Generative Pre-Training for Speech with Autoregressive Predictive Coding (1910.12607v2)

Published 23 Oct 2019 in eess.AS, cs.CL, cs.LG, and cs.SD

Abstract: Learning meaningful and general representations from unannotated speech that are applicable to a wide range of tasks remains challenging. In this paper we propose to use autoregressive predictive coding (APC), a recently proposed self-supervised objective, as a generative pre-training approach for learning meaningful, non-specific, and transferable speech representations. We pre-train APC on large-scale unlabeled data and conduct transfer learning experiments on three speech applications that require different information about speech characteristics to perform well: speech recognition, speech translation, and speaker identification. Extensive experiments show that APC not only outperforms surface features (e.g., log Mel spectrograms) and other popular representation learning methods on all three tasks, but is also effective at reducing downstream labeled data size and model parameters.

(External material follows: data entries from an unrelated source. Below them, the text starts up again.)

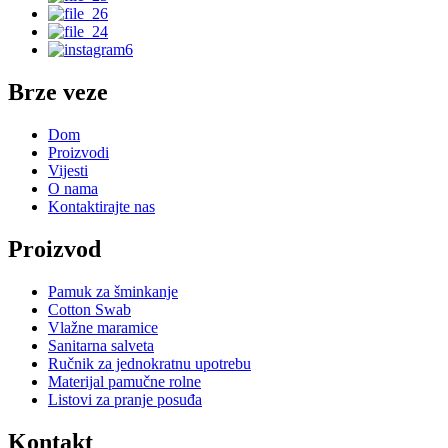
Brze veze
Dom
Proizvodi
Vijesti
O nama
Kontaktirajte nas
Proizvod
Pamuk za šminkanje
Cotton Swab
Vlažne maramice
Sanitarna salveta
Ručnik za jednokratnu upotrebu
Materijal pamučne rolne
Listovi za pranje posuđa
Kontakt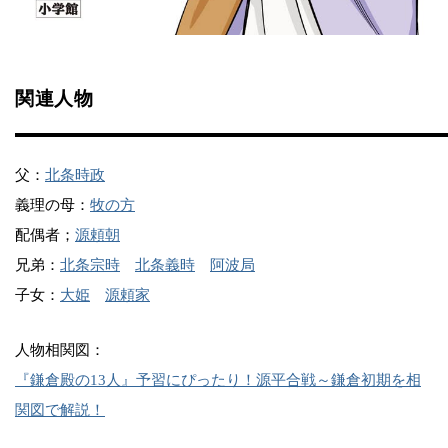
関連人物
父：
北条時政
義理の母：
牧の方
配偶者；
源頼朝
兄弟：
北条宗時
北条義時
阿波局
子女：
大姫
源頼家
人物相関図：
『鎌倉殿の13人』予習にぴったり！源平合戦～鎌倉初期を相
関図で解説！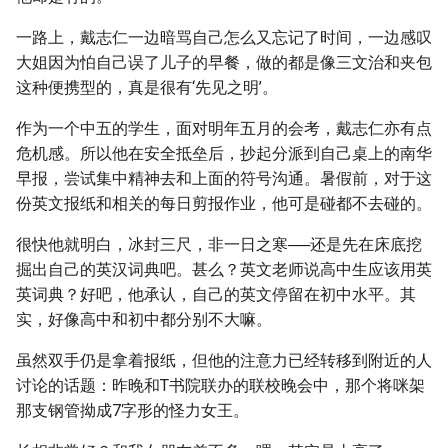
一路上，戴志仁一边暗骂自己怎么又忘记了时间，一边感叹
大姐因为怕自己误了儿子的早餐，做的都是像三文治和夹包
这种便携型的，真是很有‘先见之明’。
作为一个中五的学生，面对明年五月的会考，戴志仁亦有点
危机感。所以他在安全抵垒后，抄起分派到自己桌上的南华
早报，尝试集中精神去和上面的符号沟通。暑假前，对于这
份英文报纸和相关的每日剪报作业，他可是碰都不去碰的。
很快他就明白，冰封三尺，非一日之寒──还是先在床底挖
掘出自己的英汉词典吧。甚么？英文老师说高中生应该用英
英词典？好吧，他承认，自己的英文停留在初中水平。其
实，好像高中和初中都分别不大嘛。
虽然双手仍是拿着报纸，但他的注意力已经转移到附近的人
讨论的话题：昨晚和T书院联办的联校晚会中，那个将咪架
那支钢管拗成7字形的怪力女王。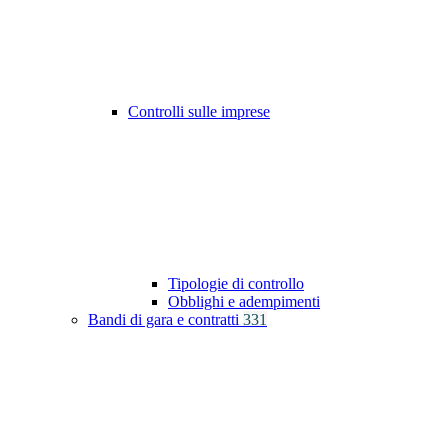
Controlli sulle imprese
Tipologie di controllo
Obblighi e adempimenti
Bandi di gara e contratti
331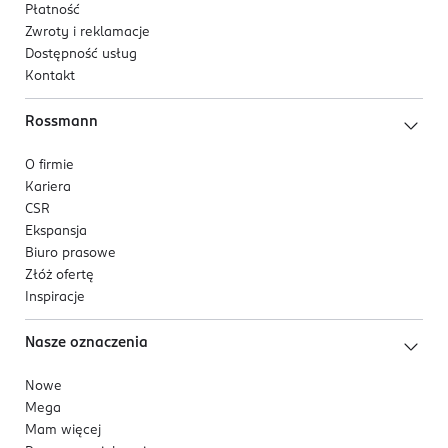
Płatność
Zwroty i reklamacje
Dostępność usług
Kontakt
Rossmann
O firmie
Kariera
CSR
Ekspansja
Biuro prasowe
Złóż ofertę
Inspiracje
Nasze oznaczenia
Nowe
Mega
Mam więcej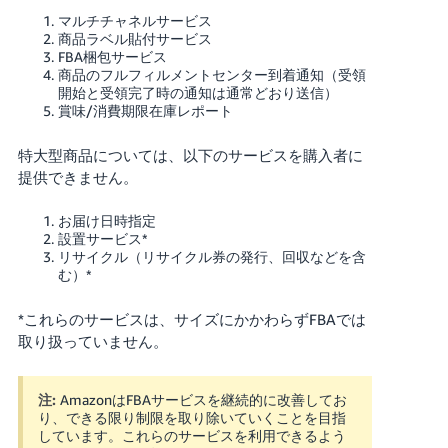
マルチチャネルサービス
商品ラベル貼付サービス
FBA梱包サービス
商品のフルフィルメントセンター到着通知（受領
開始と受領完了時の通知は通常どおり送信）
賞味/消費期限在庫レポート
特大型商品については、以下のサービスを購入者に
提供できません。
お届け日時指定
設置サービス*
リサイクル（リサイクル券の発行、回収などを含
む）*
*これらのサービスは、サイズにかかわらずFBAでは
取り扱っていません。
注:
AmazonはFBAサービスを継続的に改善してお
り、できる限り制限を取り除いていくことを目指
しています。これらのサービスを利用できるよう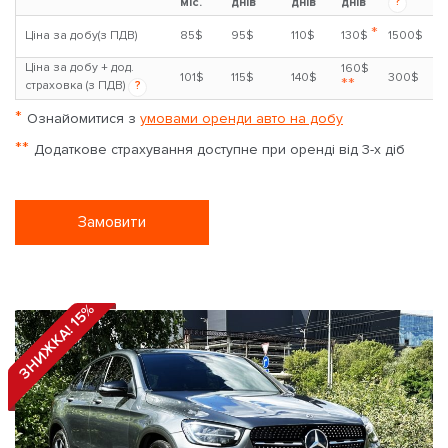
?
міс.
днів
днів
днів
*
Ціна за добу(з ПДВ)
85$
95$
110$
130$
1500$
Ціна за добу + дод.
160$
101$
115$
140$
300$
**
страховка (з ПДВ)
?
*
Ознайомитися з
умовами оренди авто на добу
**
Додаткове страхування доступне при оренді від 3-х діб
Замовити
ЗНИЖКА! 15%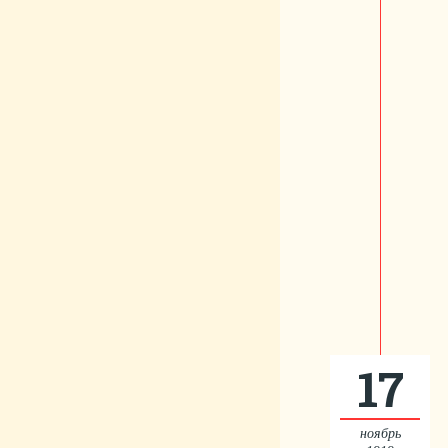
17
ноябрь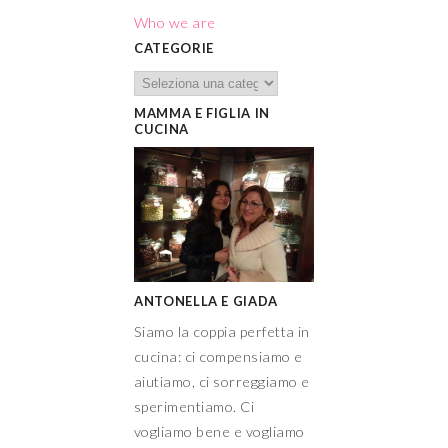
MAMMA E FIGLIA IN
CUCINA
ANTONELLA E GIADA
Siamo la coppia perfetta in
cucina: ci compensiamo e
aiutiamo, ci sorreggiamo e
sperimentiamo. Ci
vogliamo bene e vogliamo
bene alla cucina che è
stata, e sempre sarà, il
nostro grande amore.
Siamo siciliane e adoriamo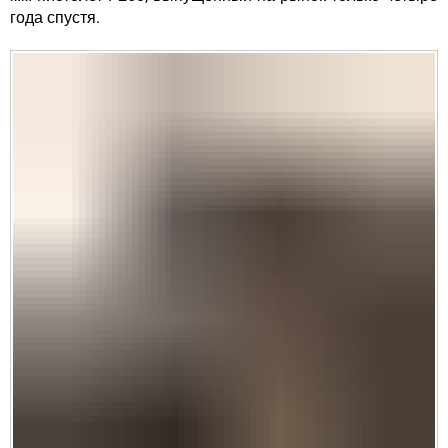
года спустя.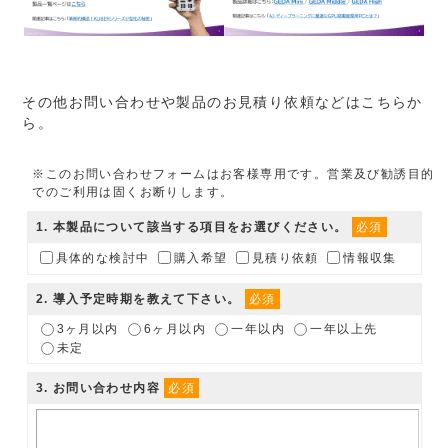
その他お問い合わせや製品のお見積り依頼などはこちらか
ら。
※このお問い合わせフォームはお客様専用です。営業及び勧誘目的
でのご利用は固くお断りします。
1
. 本製品について該当する項目をお選びください。
必須
具体的な検討中
購入希望
見積り依頼
情報収集
2
. 導入予定時期を教えて下さい。
必須
3ヶ月以内
6ヶ月以内
一年以内
一年以上先
未定
3
. お問い合わせ内容
必須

We also investigate the use of Transformers for modeling APC and find it superior to RNNs.

Citations (166)

View on Semantic Scholar

Summary

The paper proposes Autoregressive Predictive Coding (APC) as a self-supervised generative pre-training method to learn versatile speech representations from unlabeled data, evaluated across ASR, speaker identification, and speech translation tasks.
Experimental results show APC-derived representations significantly outperform conventional features, with the transformer-based model achieving a 13.7% WER in ASR and doubling baseline accuracy in one-shot speaker identification.
APC's success suggests its potential for scalability and reducing the need for labeled data and large models, offering advantages for low-resource scenarios and broader applicability.

Generative Pre-training for Speech with Autoregressive Predictive Coding: A Technical Evaluation

The paper "Generative Pre-training for Speech with Autoregressive Predictive Coding" authored by Yu-An Chung and James Glass from the Computer Science and Artificial Intelligence Laboratory at MIT, offers insight into representation learning for speech processing using autoregressive predictive coding (APC). APC is proposed as a self-supervised, generative pre-training approach designed to extract versatile and meaningful representations from unlabelled speech data. The paper further evaluates the implicit transferability of these representations across diverse speech-related tasks including automatic speech recognition (ASR), speaker identification, and speech translation.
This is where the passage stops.